Ride, who was cited as “a role model to generations of young women,” founded and led the educational company, Sally Ride Science. The U.S. Navy recently named a research vessel that will be operated by Scripps Oceanography after Ride.
Molina, who was cited as a “visionary chemist and environmental scientist,” won the Nobel Prize in Chemistry in 1995 for his role in identifying how commonly used chemicals called chlorofluorocarbons damage the Earth’s ozone layer, work that ultimately convinced governments around the world to eliminate CFCs from spray cans and refrigerators.
Molina and Ride are among 16 individuals who will receive the medal this year.
“To have two faculty members, professors of both chemistry and physics, be so honored attests to the broad strength of the physical sciences on this campus,” said Mark Thiemens, Dean of the Division of Physical Sciences. “Ride has inspired a generation of young women to pursue careers in science. And knowledge gained through Mario’s work has extended across the planet and enriched the quality of life for many in a diversity of ways.”
Molina, who also directs the Mario Molina Center for Strategic Studies in Energy and the Environment in Mexico City, is an international leader in developing science and environmental policy, particularly related urban and regional air pollution and to climate change. He has served on the Intergovernmental Panel on Climate Change, was a member of President Barack Obama’s transition team in 2008, and currently serves on the Presidential Council of Advisors on Science and Technology (PCAST).
"It is a great honor for me to have been named by President Obama as one of the sixteen recipients of the Presidential Medal of Freedom, particularly as I have been working with him for several years now as a member of PCAST,” Molina said. “This recognition is an incentive to actively continue my work addressing global environmental problems."
Molina joined UC San Diego in 2004. His atmospheric research programs in Mexico and other countries, which elucidate key atmospheric chemical processes that have important consequences for human health and the environment, have strengthened the university’s collaborations around the world and helped to build the strong and versatile group of atmospheric scientists at UC San Diego.
“Mario Molina has the rare ability to take a complex environmental issue all the way from figuring out the fundamental science to developing solutions that help solve the problem,” said Kimberly Prather, who holds the Distinguished Chair in Atmospheric Chemistry and appointments in the Department of Chemistry and Biochemistry and Scripps Institution of Oceanography. “He has already helped avert one major environmental catastrophe, the ozone hole, and is now tirelessly working on the next one, climate change.

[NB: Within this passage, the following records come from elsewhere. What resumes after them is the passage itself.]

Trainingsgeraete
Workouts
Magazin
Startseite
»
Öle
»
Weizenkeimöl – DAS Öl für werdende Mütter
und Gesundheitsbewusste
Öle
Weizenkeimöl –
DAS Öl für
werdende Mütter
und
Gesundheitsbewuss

I know Mother Earth is smiling today.”
Additional biographical information for Mario Molina
Born in Mexico City, Molina received a bachelor’s degree in chemical engineering from the Universidad Autónoma de México in 1965, a postgraduate degree in 1967 from the University of Freiburg in West Germany and a doctorate in physical chemistry in 1972 from UC Berkeley.

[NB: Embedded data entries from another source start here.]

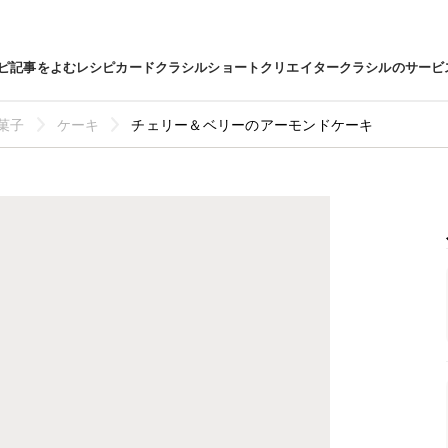
ピ
記事をよむ
レシピカード
クラシルショート
クリエイター
クラシルのサービ
菓子
ケーキ
チェリー＆ベリーのアーモンドケーキ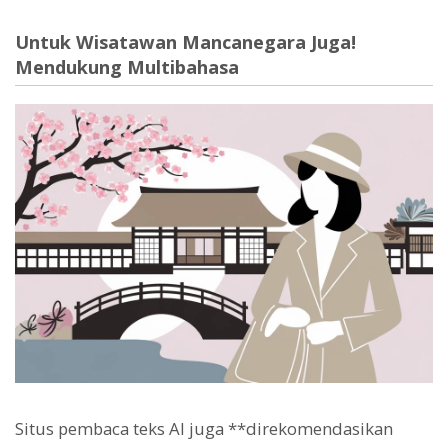
Untuk Wisatawan Mancanegara Juga!
Mendukung Multibahasa
Situs pembaca teks AI juga **direkomendasikan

As a postdoctoral researcher in 1974 at UC Irvine, he and Sherwood Rowland published a report in the journal Nature that detailed their research on the threat to the stratospheric ozone layer of CFCs, then widely used as propellants in spray cans and as refrigerants. Molina, Rowland and Paul Crutzen, professor emeritus at Scripps Institution of Oceanography, shared the 1995 Nobel Prize in Chemistry for this work.

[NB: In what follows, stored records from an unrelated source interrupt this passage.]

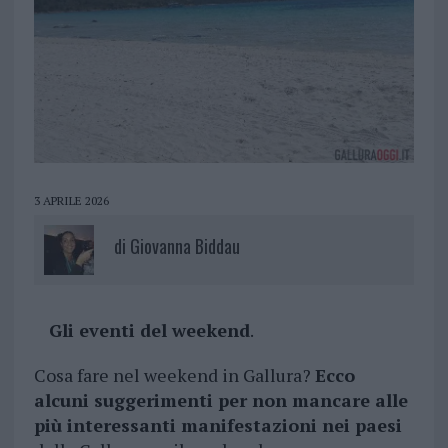
3 APRILE 2026
di
Giovanna Biddau
Gli eventi del weekend
.
Cosa fare nel weekend in Gallura?
Ecco
alcuni suggerimenti per non mancare alle
più interessanti manifestazioni nei paesi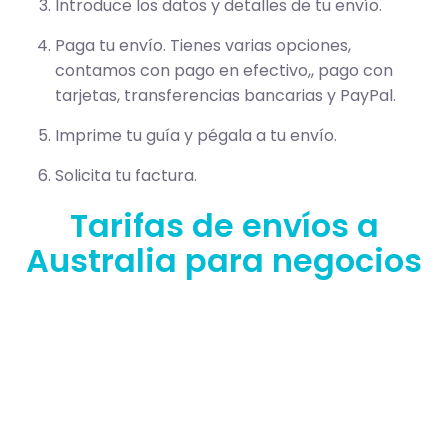
Introduce los datos y detalles de tu envío.
Paga tu envío. Tienes varias opciones,
contamos con pago en efectivo,, pago con
tarjetas, transferencias bancarias y PayPal.
Imprime tu guía y pégala a tu envío.
Solicita tu factura.
Tarifas de envíos a
Australia para negocios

Molina held teaching and research positions at UC Irvine, the Universidad Nacional Autónoma de México and the Jet Propulsion Laboratory at the California Institute of Technology before joining MIT in 1989. He is a member of the National Academy of Sciences, the Institute of Medicine and the Pontifical Academy of Sciences. In addition to his work as a member of the U.S. President's Committee of Advisors in Science and Technology, he has served on the Secretary of Energy Advisory Board, the National Research Council Board on Environmental Studies and Toxicology and the boards of U.S.-Mexico Foundation of Science and other non-profit environmental organizations.